Spread over an area of three acres (1.27 ha), Biosphere 2 is the world's largest closed ecological system. Various ecosystems have been recreated there: a humid tropical forest, an ocean with its coral reef, a mangrove swamp, a savanna, a desert, a plot dedicated to agriculture, a human habitat with its private neighborhoods and its workplaces.
The sphere was built in the late 1990s to assess the feasibility of an identical structure on Mars, in the eventuality of space settlement. Its ambitious promoters dubbed it Biosphere 2, the Earth being Biosphere 1. Two missions were carried out in the sealed dome in which teams of scientists, researchers and doctors were isolated. The first mission lasted two years, but had to be interrupted because of the progressive drop in the oxygen content in the sphere, which could not be maintained to create a livable atmosphere. Disagreements within the team aborted the second mission after six months. These experiments proved the extreme difficulty of stabilizing an ecosystem, and the cordial relations of a human team working in a closed circuit!
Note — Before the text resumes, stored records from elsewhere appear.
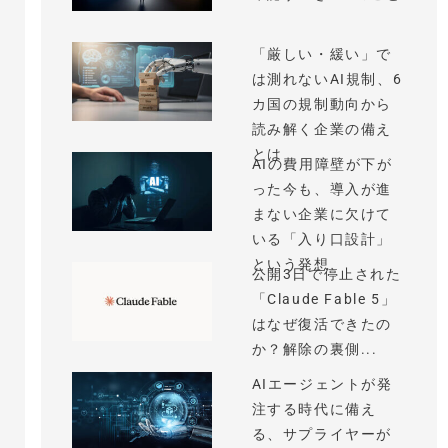
「厳しい・緩い」で
は測れないAI規制、6
カ国の規制動向から
読み解く企業の備え
とは
AIの費用障壁が下が
った今も、導入が進
まない企業に欠けて
いる「入り口設計」
という発想
公開3日で停止された
「Claude Fable 5」
はなぜ復活できたの
か？解除の裏側...
AIエージェントが発
注する時代に備え
る、サプライヤーが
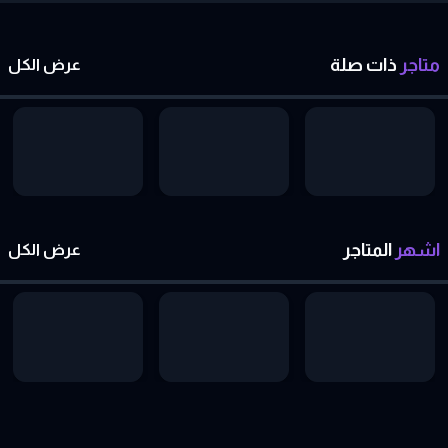
متاجر
ذات
صلة
عرض الكل
اشهر
المتاجر
عرض الكل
In 2007, the University of Arizona decided to incorporate Biosphere 2 into its Earth Research Program. B2 is in fact a unique tool for conducting investigations in an intermediate environment between the laboratory and the field. Today, a hundred researchers are working on the site on two main research topics: water and climate; and energy and sustainable development.
Implementing joint projects tested in Biosphere 2
Since July 2010, Thierry Vandevelde, executive officer of the Veolia Foundation, is a member of the Biosphere 2 advisory board. The scientific teams of the University of Arizona and those of the Foundation are working on common subjects such as water, energy and sustainable development. Their operational methodology approaches are also similar (innovation, creation of pilot projects, field appraisals).
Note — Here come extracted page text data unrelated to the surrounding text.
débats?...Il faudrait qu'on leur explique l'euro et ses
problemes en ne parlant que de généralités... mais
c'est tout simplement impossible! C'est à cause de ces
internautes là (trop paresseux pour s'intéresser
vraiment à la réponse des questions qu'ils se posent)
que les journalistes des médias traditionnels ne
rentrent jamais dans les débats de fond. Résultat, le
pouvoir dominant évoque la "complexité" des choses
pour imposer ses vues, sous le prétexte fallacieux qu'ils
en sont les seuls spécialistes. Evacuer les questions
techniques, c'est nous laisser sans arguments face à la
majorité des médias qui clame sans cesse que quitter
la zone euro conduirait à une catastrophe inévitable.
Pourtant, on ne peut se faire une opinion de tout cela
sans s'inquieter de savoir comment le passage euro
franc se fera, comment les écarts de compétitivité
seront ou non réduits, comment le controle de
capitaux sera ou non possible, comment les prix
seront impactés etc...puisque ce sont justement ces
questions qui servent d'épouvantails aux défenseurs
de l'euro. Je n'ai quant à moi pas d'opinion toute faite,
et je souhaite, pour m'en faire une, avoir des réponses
Many avenues of scientific cooperation could therefore be developed, around subjects such as the carbon footprint, wastewater treatment, the development of renewable energies (especially photovoltaic), the optimization of sanitation solutions, and the analysis of biodiversity, particularly by mathematical modeling (associated with the Ecole Polytechnique chair for "mathematical modeling and biodiversity", created with Veolia Environnement and the French Museum of National History).
In order to draw up a program of scientific and operational cooperation appropriate to the expectations and expertise of the partners, a workshop is to be organized by the Veolia Foundation in May 2011. It will gather together University of Arizona researchers and Veolia Environnement teams in a program of voluntary sponsorship (scientists of the Research and Innovation Teams, specialists in sustainable development, engineers from Veolia Water North America, etc.). Outside stakeholders (CNRS, Ecole Polytechnique, EDF) will also be involved. The aim of the workshop is to assess the feasibility of cooperation and, if applicable, to determine the strategic guidelines required to implement joint projects.